Em volta da cabana no pântano, havia um pedaço de terra cercado por um muro baixo de pedras brutas. Bem cedo pela manhã e tarde no desaparecimento do crepúsculo, durante todos os dias, Colin e Mary não o viam. Dickon trabalhava, plantando ou cuidando de batatas, couves, nabos, cenouras e ervas para sua mãe. Na companhia de suas "criaturas", ele fazia maravilhas lá, e nunca se cansava de fazê-las. Pelo menos era o que parecia. Enquanto ele cavava ou capinava, assobiava e cantava canções sobre os pântanos de Yorkshire ou conversava com Fuligem, com Capitão ou com os irmãos e irmãs que ele ensinara a lhe ajudar.

− Nós não teríamos uma vida tão confortável quanto a que temos agora... – disse a Sra. Sowerby. – ...se não fosse pelo jardim de Dickon. Ele faz qualqué coisa crescê. Essas batatas e esses repolhos são duas vezes maiores do que qualqué outro e têm um sabor que nenhum outro tem.

Quando ela encontrava um momento livre, gostava de ir lá fora para conversar com ele. Depois do jantar, ainda havia a luz clara do crepúsculo para trabalhar, e era o seu momento de quietude.

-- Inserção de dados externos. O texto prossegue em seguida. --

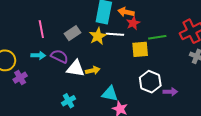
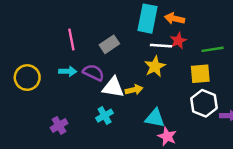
red star: (133, 23) -> (178, 41), moved
yellow star: (98, 36) -> (155, 66), moved
yellow square: (140, 49) -> (200, 74), moved
purple cross: (20, 78) -> (59, 125), moved
cyan cross: (69, 101) -> (105, 116), moved

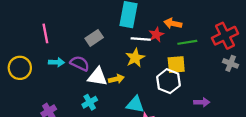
orange arrow: (175, 19) -> (173, 23), moved
pink line: (71, 39) -> (45, 33), moved
white hexagon: (204, 103) -> (168, 81), moved

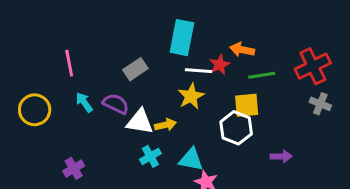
cyan arrow: (56, 62) -> (84, 102), turned -128
cyan cross: (90, 102) -> (150, 156), moved

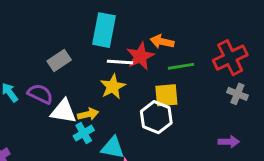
red star: (220, 65) -> (140, 56), size x1.4
cyan cross: (150, 156) -> (84, 133), moved
purple arrow: (281, 156) -> (229, 142), moved

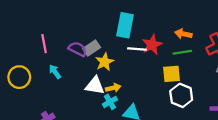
orange arrow: (162, 42) -> (183, 34), moved
yellow star: (113, 87) -> (105, 62), moved
purple semicircle: (40, 94) -> (78, 49), moved
white hexagon: (156, 117) -> (181, 95), moved

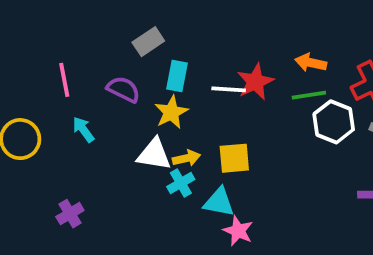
cyan rectangle: (125, 25) -> (177, 76), moved, size x0.7
gray rectangle: (92, 48) -> (148, 42), moved
yellow square: (171, 74) -> (234, 158), moved
white hexagon: (181, 95) -> (334, 122), moved

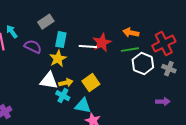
cyan arrow: (83, 130) -> (12, 32), moved
yellow square: (234, 158) -> (91, 83), turned -30
cyan cross: (181, 183) -> (63, 96), turned -32

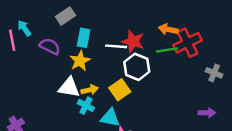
red star: (102, 43) -> (133, 41), turned -30
red cross: (164, 44) -> (188, 43), moved
white hexagon: (143, 64) -> (137, 67), moved

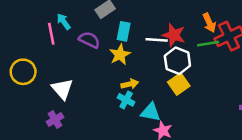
orange arrow: (168, 29) -> (209, 23), turned -126
white triangle: (69, 87) -> (62, 89), moved, turned 40
yellow square: (120, 90) -> (179, 84), moved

Ela conseguia se sentar sobre o muro áspero e baixo, observar e ouvir as histórias do dia. Era o momento que ela mais gostava. Não havia somente vegetais naquele jardim. Dickon comprara pacotes baratos de sementes de flores e, em seguida, semeou coisas brilhantes e aromáticas entre arbustos de groselha e até mesmo couves. E ele fez crescer fronteiras de Miosótis, Rosas e Amores-Perfeitos, além de coisas, cujas sementes ele conseguiria preservar ano após ano, ou cujas raízes iriam florescer a cada primavera e se espalhar no tempo em pedaços finos. O muro baixo era uma das coisas mais lindas em Yorkshire, porque ele havia plantado Dedaleiras de pântano, Samambaias, Boecheiras e plantas das sebes em cada fenda onde havia apenas lampejos de pedras.

− Tudo que um sujeito tem que fazê para que elas prosperem, mãe... – ele dizia. − ...é fazê amizade com elas, com certeza. Elas são como as criaturas. Se estiverem com sede, dê a elas o que bebê, se estiverem com fome, dê a elas um pouco de comida. Elas querem vivê da mesma forma que nós. Se elas morrerem tenho que me senti como se tivesse sido um mau garoto e as tratado sem carinho.

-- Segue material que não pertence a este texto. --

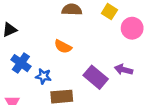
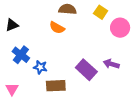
orange semicircle: (63, 47) -> (57, 28), moved

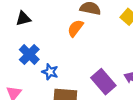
orange semicircle: (57, 28) -> (75, 28), turned 91

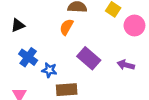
purple rectangle: (103, 82) -> (89, 58), moved

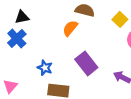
blue cross: (28, 57) -> (17, 38), moved

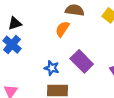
blue star: (45, 68) -> (52, 68), moved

Era nessas horas de crepúsculo que a Sra. Sowerby ouvia tudo que acontecia em Misselthwaite Manor. A princípio, ela apenas sabia que Mestre Colin tinha dado um passeio lá fora com a Srta. Mary, e que isso o estava fazendo bem. Mas não demorou muito para que as duas crianças concordassem que a mãe de Dickon deveria fazer parte do segredo. De alguma forma, não houve dúvidas de que ela o manteria a salvo, com certeza.

Então, em uma bela e calma noite, Dickon contou-lhe toda a história, com todos os detalhes excitantes sobre chave enterrada, sobre o pintarroxo, sobre a nuvem cinza que parecia entorpecente e sobre o segredo que Mary pretendia nunca revelar. A chegada de Dickon, e como tudo aquilo lhe fora contado; a dúvida de Mestre Colin e o drama final de sua apresentação ao domínio secreto, combinado com o incidente com a cara zangada de Ben Weatherstaff, que espiava por cima do muro, e a súbita força indignada de Mestre Colin fizeram a bela face da Sra. Sowerby mudar de cor várias vezes.

− Meu Deus! – ela disse. – Foi uma boa coisa que aquela mocinha tenha ido morá em Manor. Foi a realização dela e a salvação dele. Ficando de pé! E todos nós pensando que ele era um garoto retardado com nenhum osso resistente em seu corpo.

Ela fez várias perguntas, e seus olhos azuis ficaram cheios de pensamentos profundos.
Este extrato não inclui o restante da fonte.